“How was school?”
“What did you do?”
If this sounds familiar, join the club! Not only do I have two teenagers, but I’ve interviewed and surveyed about 3,000 of them for For Parents Only and other books, and discovered that the condition homo teenagesapiens silenticus (otherwise known as “being a teenager who is uninformatively silent”) affects many members of the adolescent species. Often, when we most want them to share!
But I’ve also discovered that there is a way to crack open the floodgate of words. Actually, there are lots of ways… more than we can cover here.
But two crucial tactics make a huge difference, overall. Without these, it will be harder for any other efforts to work. With these, you have a much greater chance of hearing what’s in your child’s heart over time.
1. No matter how aloof your teens seem to be, force yourself to remember that they want you to be part of their lives – and do the work to get there.
The kids told me they secretly wanted their parents to be a part of their world. They would never say that out loud, of course! But almost all (94%) said that if they could wave a magic wand, the perfect situation would be one in which their parents actively worked to be involved with them.
I heard hundreds of examples of what that could look like – anything from regularly texting about their day, to a willingness to play video games (“especially when I know gaming isn’t really my mom’s thing!”) – but there was a clear common denominator: we need to reach out to them.
We must insert ourselves into their life, their world, their way of doing things, rather than expecting them to jump into ours. If your 13-year-old daughter communicates with her friends primarily via social media apps and text, then make a point of reaching out to her that way. If your 17-year-old son always has on a pair of headphones, listening to music, ask him to let you know when he gets to one of his favorite songs so you can listen in.
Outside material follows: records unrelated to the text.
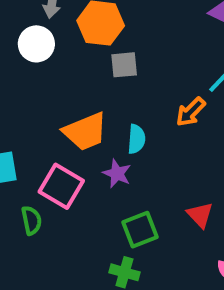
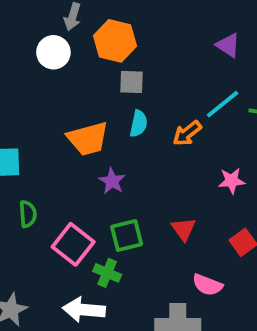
cyan semicircle: (136, 139) -> (139, 124), moved
pink square: (61, 186) -> (73, 244), moved

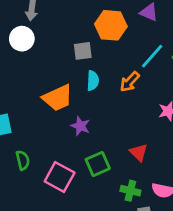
orange hexagon: (115, 41) -> (111, 25), moved
green cross: (107, 273) -> (130, 191), moved

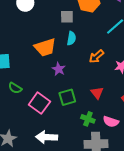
orange arrow: (130, 82) -> (96, 56), moved
green semicircle: (23, 160) -> (15, 88), turned 128

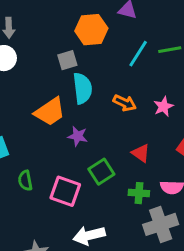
cyan semicircle: (71, 38) -> (83, 88), size x1.5
orange arrow: (96, 56) -> (125, 103), turned -98
green semicircle: (15, 88) -> (25, 181), turned 64

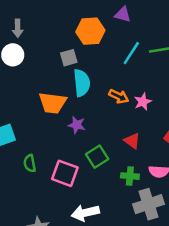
pink star: (164, 107) -> (143, 102), moved
orange trapezoid: (50, 112) -> (53, 103), turned 40

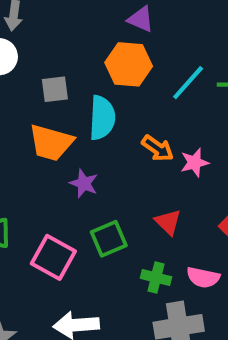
purple triangle: (123, 14) -> (141, 19), moved
orange hexagon: (90, 31) -> (129, 64), moved
gray square: (69, 58) -> (55, 89), moved

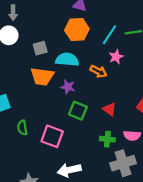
cyan semicircle: (102, 118) -> (67, 60), turned -80
pink star: (195, 163) -> (116, 57), moved
purple star: (84, 183) -> (68, 87), moved
green square: (109, 239) -> (78, 111), moved, turned -36

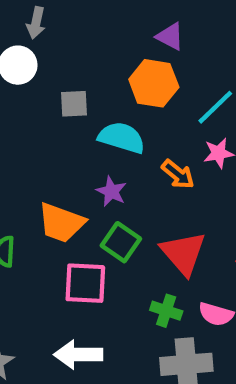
orange trapezoid: (42, 76) -> (61, 223), moved
red triangle: (110, 109) -> (183, 253), size x1.6
pink square: (52, 136) -> (85, 283), moved, turned -30

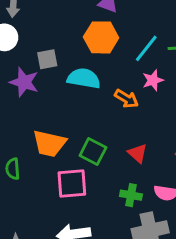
purple star: (111, 191) -> (24, 82), moved, size x1.4
red triangle: (183, 253) -> (138, 153), size x0.6

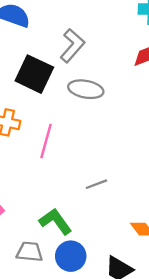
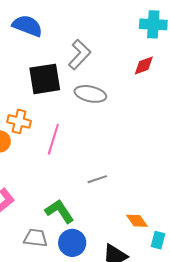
black square: (34, 74) -> (45, 79), turned -36

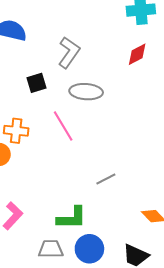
black square: (45, 79) -> (36, 83), size x0.6
pink line: (53, 139) -> (63, 126), moved, turned -40
green L-shape: (60, 211) -> (72, 218), turned 132

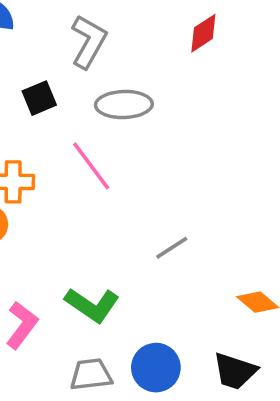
green L-shape: (72, 218) -> (92, 305), moved, turned 40

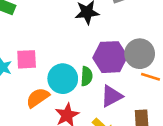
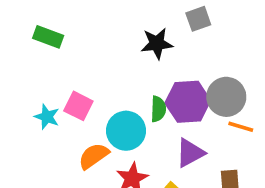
pink square: (27, 59) -> (78, 106), turned 30
green semicircle: (87, 76) -> (158, 109), moved

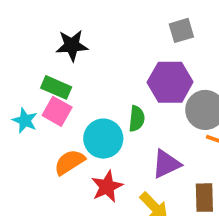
green rectangle: (48, 37) -> (56, 87), moved
black star: (157, 43) -> (72, 45), moved
purple hexagon: (188, 102) -> (170, 82), moved

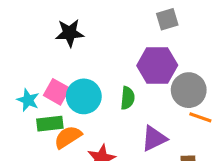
green rectangle: (56, 87) -> (50, 124), moved, turned -30
cyan circle: (103, 139) -> (84, 96), moved

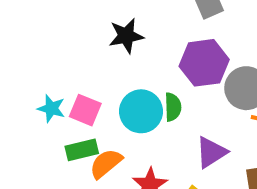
black star: (70, 33) -> (126, 36), moved
cyan circle: (84, 96) -> (141, 111), moved
cyan star: (28, 100) -> (51, 108), moved

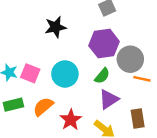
green semicircle: (173, 107) -> (102, 76), moved, turned 42
green rectangle: (82, 150) -> (13, 105), moved

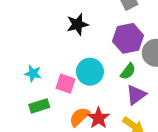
pink square: (30, 73) -> (65, 84), moved
orange semicircle: (43, 107) -> (79, 117), moved

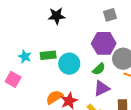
black star: (78, 24) -> (57, 16), moved
pink square: (65, 84) -> (13, 79), moved
green rectangle: (39, 106) -> (48, 55), moved

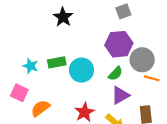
black star: (57, 16) -> (63, 17), turned -30
orange semicircle: (54, 97) -> (40, 108), moved

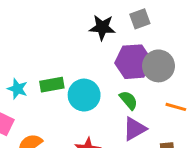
black star: (63, 17) -> (102, 27), moved, turned -30
gray circle: (142, 60) -> (158, 66), moved
green semicircle: (115, 74) -> (129, 100), turned -84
Even if you have a difficult relationship right now, those efforts can pay big dividends later. One teenage boy described years of poor life choices and how his parents always showed they were there for him, no matter what.
As a result, he realized, “I need my parents. I need their assurance, their backup, their support.” He also realized something else I heard from many kids, “[And] because they’ve been there, I can talk with them about anything.”
2. No matter what you hear from your child: remain completely, utterly calm.
Our kids often self-censor the “real” things they might otherwise share, depending on what they expect of our reaction. There’s a very real twitchiness about whether Mom or Dad will freak out. And “freaking out,” by the way, included not just a parent’s negative reactions, but energetically positive ones.
So while cheering her great shot on goal is fine, excitedly saying “What an awesome idea!” about her plans to organize a picnic before prom is not.
In other words: freaking out is any obvious display of emotion during a conversation.
Thus, one of the most crucial tools in your “how to get your kid to talk” toolbox is your ultra-calm demeanor. No matter what you hear from your daughter about her best friend driving drunk, or from your son about how cruel the basketball coach was to him, keep your voice level and your facial expressions in the “politely interested” to “politely concerned” range. No one expects us to be robots.
But if you can keep “politely concerned” on your face (even though you want to rage about the coach instead), your son is far more likely to share about what happens at practice tomorrow. And the next day. And pretty soon, you’ve built a habit between you, of him sharing more and more of what is going on. Because he knows what to expect from you and that it‘s safe to share.
We want our kids to share with us. And on their side, they want to share. Try those two tactics, and see how it creates a win-win for everyone.